ABSTRACT

The pathophysiology of migraine is complex. Even less is known about the genesis of tension-type headache. The migraine aura is probably due to cortical spreading depression (CSD). CSD is a spreading decrease in electrical activity that moves across the cerebral cortex at 2 to 3 mm/min. It is characterized by shifts in cortical steady state potential, transient increases in potassium, nitric oxide, and glutamate, and transient increases in CBF, followed by sustained decreases. Functional MRI studies of patients with migraine show that a period of hyperemia precedes the oligemia present during the migraine aura and the headache itself can begin before hyperemia, while blood flow in the cerebral cortex is still reduced. Headache probably results from activation of meningeal and blood vessel nociceptors combined with a change in central pain modulation.
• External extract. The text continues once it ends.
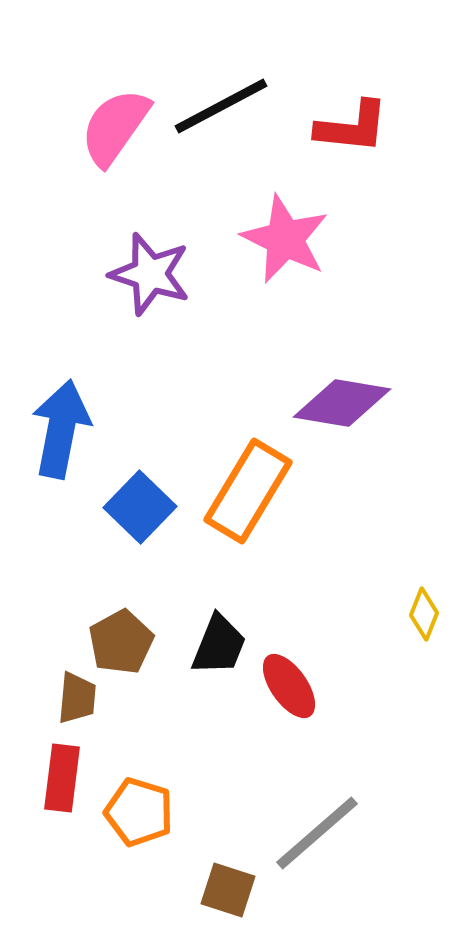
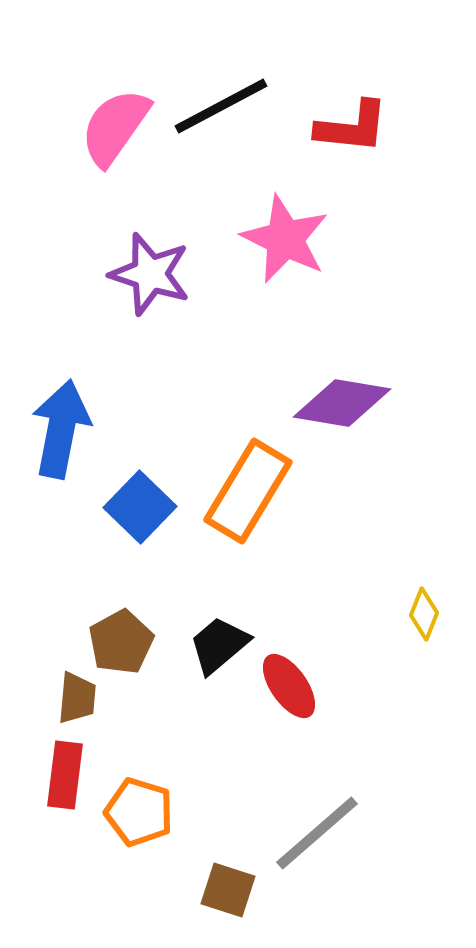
black trapezoid: rotated 152 degrees counterclockwise
red rectangle: moved 3 px right, 3 px up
Headache and its associated neurovascular changes are subserved by the trigeminal system. Stimulation results in the release of substance P and calcitonin gene related peptide (CGRP) from sensory C-fiber terminals and neurogenic inflammation (4). Neurogenic inflammation sensitizes nerve fibers (peripheral sensitization), which now respond to previously innocuous stimuli, such as blood vessel pulsations, causing, in part, the pain of migraine. Central sensitization of trigeminal nucleus caudalis neurons can also occur. Central sensitization may play a key role in maintaining the headache. The migraine aura can trigger headache: CSD activates trigeminovascular afferents. This replaces the older theories of migraine pathophysiology of aura caused by vasoconstriction and headache caused by vasodilation.